It goes back, again, to being reprimanded for driving positive change by ‘breaking the rules’ during the early part of my career in retail. Today, the organization that envisions reality beyond “best practices” is able to seize unforeseen opportunities and respond more quickly to new challenges. Best practices don’t need to be abandoned, but they also should not be used as a straight-jacket that stifles creativity and alternate paths to the goals and desired outcomes of the business. Too many corporate cultures follow a “heritage mindset” that discourages a diversity of ideas, opinions, experiences, and arguments. They’re reliant on scope and power to succeed, but their scope and power are finite. We embrace a mindset of “change leadership,” that is constantly looking to improve and grow, and never gets complacent.
In the world of business and within every industry, there are forward-thinking leaders who go against the status quo and find success. Their courage to take risks, embrace innovation, and inspire collaboration separates them from the competition. Until 2002, Apple’s famous slogan was “Think Different”. This attitude likely helped them become one of the most successful organizations in history. This interview series aims to showcase visionary leaders and their “status quo-breaking” approach to doing business. As part of this series, I had the pleasure of interviewing Will Adams.
Will Adams works directly with Tarkenton’s partners to identify and understand their organizational needs. He then assembles a cross-functional team to develop and deliver the solutions to meet the needs of the partner. Since joining Tarkenton in 2010, Will has helped develop new partnerships, plan strategic growth initiatives, and mentor organizational leaders. Will is also the co-founder of a successful Software as a Service (SaaS) business that currently serves small museums and family offices throughout North America. In addition to his business interests, Will serves on the board of Atlanta Children’s Foundation, connecting individuals, organizations, and resources to meet the needs of children in foster care.
Thank you so much for doing this with us! Our readers would love to get to know you a bit better.

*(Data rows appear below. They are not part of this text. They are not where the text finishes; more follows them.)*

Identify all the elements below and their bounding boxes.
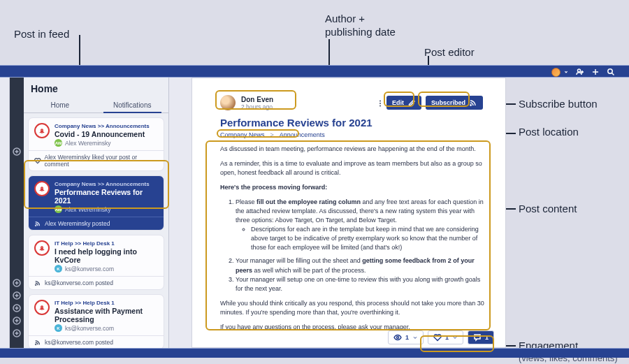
author-avatar-tiny: AW — [55, 205, 62, 213]
sidebar: Home Home Notifications Company News >> … — [24, 78, 169, 348]
post-li2: Your manager will be filling out the she… — [236, 256, 484, 275]
pencil-icon — [407, 99, 416, 107]
post-li1: Please fill out the employee rating colu… — [236, 198, 484, 252]
mid-gap — [169, 78, 191, 348]
label-post-location: Post location — [519, 126, 579, 139]
post-p5: If you have any questions on the process… — [220, 323, 484, 330]
feed-card[interactable]: IT Help >> Help Desk 1I need help loggin… — [28, 235, 164, 290]
rail-icon-4[interactable] — [13, 316, 21, 325]
publish-date: 2 hours ago — [241, 103, 273, 110]
chevron-down-icon — [412, 335, 418, 340]
label-subscribe-button: Subscribe button — [519, 98, 598, 111]
feed-card[interactable]: Company News >> AnnouncementsPerformance… — [28, 175, 164, 231]
edit-button-label: Edit — [392, 99, 404, 106]
left-rail — [10, 78, 24, 348]
tab-home[interactable]: Home — [24, 97, 96, 112]
chevron-down-icon[interactable] — [563, 69, 569, 75]
post-meta: Don Even 2 hours ago — [220, 95, 273, 110]
rail-icon-2[interactable] — [13, 291, 21, 300]
rss-icon — [34, 339, 41, 346]
current-user-avatar[interactable] — [551, 68, 561, 77]
rss-icon — [469, 99, 477, 107]
broadcast-icon — [34, 181, 50, 196]
rail-icon-5[interactable] — [13, 329, 21, 337]
comments-count: 1 — [485, 334, 489, 341]
sidebar-heading: Home — [24, 78, 168, 97]
author-avatar-tiny: K — [55, 324, 62, 332]
sidebar-tabs: Home Notifications — [24, 97, 168, 113]
likes-count: 1 — [445, 334, 449, 341]
breadcrumb-b[interactable]: Announcements — [280, 131, 325, 138]
search-icon[interactable] — [607, 68, 615, 76]
engagement-bar: 1 1 1 — [388, 330, 494, 344]
feed-card-author: AWAlex Wereminsky — [55, 205, 158, 213]
post-content: As discussed in team meeting, performanc… — [220, 145, 484, 330]
author-name: Don Even — [241, 96, 273, 103]
feed-card-category: Company News >> Announcements — [55, 123, 158, 129]
rss-icon — [34, 279, 41, 286]
feed-card-author: AWAlex Wereminsky — [55, 139, 158, 147]
rail-icon-1[interactable] — [13, 279, 21, 287]
author-avatar-tiny: AW — [55, 139, 62, 147]
label-post-editor: Post editor — [424, 46, 475, 59]
app-bottombar — [0, 348, 629, 358]
app-topbar — [0, 65, 629, 78]
feed-list: Company News >> AnnouncementsCovid - 19 … — [24, 117, 168, 348]
feed-card-category: IT Help >> Help Desk 1 — [55, 240, 158, 247]
eye-icon — [393, 333, 402, 342]
feed-card-title: Covid - 19 Announcement — [55, 130, 158, 138]
feed-card-title: Performance Reviews for 2021 — [55, 188, 158, 205]
author-avatar[interactable] — [220, 95, 236, 110]
post-p2: As a reminder, this is a time to evaluat… — [220, 159, 484, 177]
feed-card-author: Kks@konverse.com — [55, 265, 158, 272]
post-p4: While you should think critically as you… — [220, 299, 484, 317]
plus-icon[interactable] — [591, 68, 600, 76]
tab-notifications[interactable]: Notifications — [96, 97, 169, 112]
rss-icon — [34, 220, 41, 227]
feed-card[interactable]: IT Help >> Help Desk 1Assistance with Pa… — [28, 294, 164, 348]
breadcrumb-a[interactable]: Company News — [220, 131, 265, 138]
comments-stat[interactable]: 1 — [468, 330, 494, 344]
chevron-down-icon — [452, 335, 458, 340]
broadcast-icon — [34, 240, 50, 256]
heart-icon — [433, 333, 442, 342]
kebab-menu-icon[interactable] — [376, 99, 384, 108]
outer-left-band — [0, 78, 10, 348]
post-li1-sub: Descriptions for each are in the templat… — [251, 225, 484, 252]
broadcast-icon — [34, 300, 50, 315]
feed-card-category: Company News >> Announcements — [55, 181, 158, 187]
label-post-content: Post content — [519, 203, 577, 216]
rail-icon-3[interactable] — [13, 304, 21, 312]
post-panel: Don Even 2 hours ago Edit Subscribed Per… — [191, 78, 506, 348]
heart-icon — [34, 157, 41, 164]
feed-card[interactable]: Company News >> AnnouncementsCovid - 19 … — [28, 117, 164, 171]
edit-button[interactable]: Edit — [386, 96, 421, 110]
feed-card-footer: ks@konverse.com posted — [29, 335, 164, 348]
feed-card-title: I need help logging into KvCore — [55, 247, 158, 264]
views-count: 1 — [405, 334, 409, 341]
comment-icon — [473, 333, 482, 342]
breadcrumb-sep: > — [270, 131, 274, 138]
feed-card-title: Assistance with Payment Processing — [55, 307, 158, 323]
views-stat[interactable]: 1 — [388, 330, 424, 344]
subscribe-button-label: Subscribed — [431, 99, 465, 106]
likes-stat[interactable]: 1 — [428, 330, 463, 344]
label-author-date: Author +publishing date — [325, 13, 396, 39]
rail-add-icon[interactable] — [13, 147, 21, 156]
label-post-in-feed: Post in feed — [14, 28, 69, 41]
author-avatar-tiny: K — [55, 265, 62, 272]
feed-card-footer: Alex Wereminsky posted — [29, 217, 164, 230]
feed-card-footer: Alex Wereminsky liked your post or comme… — [29, 150, 164, 170]
post-li3: Your manager will setup one on one-time … — [236, 275, 484, 293]
feed-card-category: IT Help >> Help Desk 1 — [55, 300, 158, 306]
post-p1: As discussed in team meeting, performanc… — [220, 145, 484, 154]
feed-card-footer: ks@konverse.com posted — [29, 276, 164, 289]
breadcrumb: Company News > Announcements — [220, 131, 325, 138]
broadcast-icon — [34, 123, 50, 138]
add-person-icon[interactable] — [576, 68, 584, 76]
post-p3: Here's the process moving forward: — [220, 183, 484, 192]
feed-card-author: Kks@konverse.com — [55, 324, 158, 332]
subscribe-button[interactable]: Subscribed — [426, 96, 483, 110]
post-title: Performance Reviews for 2021 — [220, 117, 373, 129]
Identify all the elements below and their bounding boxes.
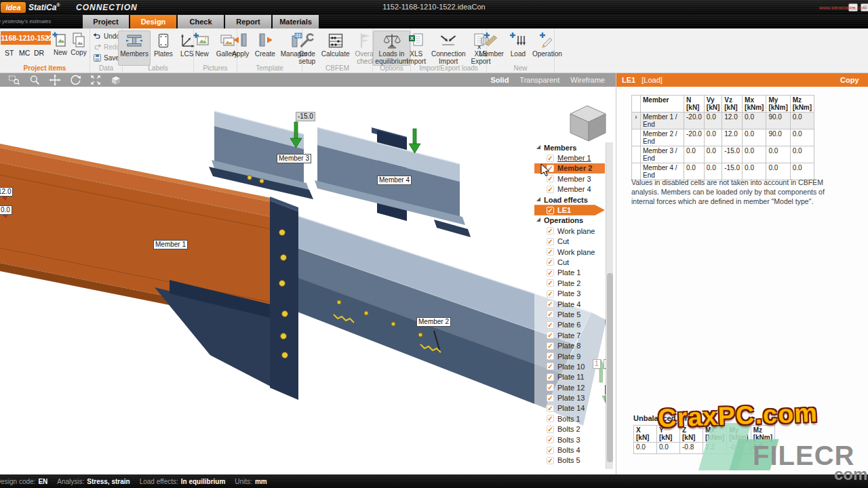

What’s your “origin story”? How have you come to be the person you are today?
A few years into my post-college career with a big-box retailer, I was promoted into an overnight leadership position and immediately tasked with taking on one of the lowest performing locations in the entire chain. I was put there to turn things around, in particular, the way the location went about logistics and inventory replenishment.
Over the course of eighteen months, I led my team in taking the location from the very bottom, to the very top, in every measurable KPI. This prompted a visit — at 2am, mind you — by a group of executives from corporate who wanted to find out what had driven the performance turnaround. This brand was — and still is — “best practice driven.” You didn’t, regardless of the circumstances, deviate from best practices — but I did, and that’s how we went from the bottom to the top. I wasn’t necessarily discarding them, but I was trying to improve them — doing things in a way the brand hadn’t thought of before. So there I was, walking these executives through the store and explaining what we had done. They asked great questions, took notes and pictures, and continually conveyed how pleased they were with our performance results.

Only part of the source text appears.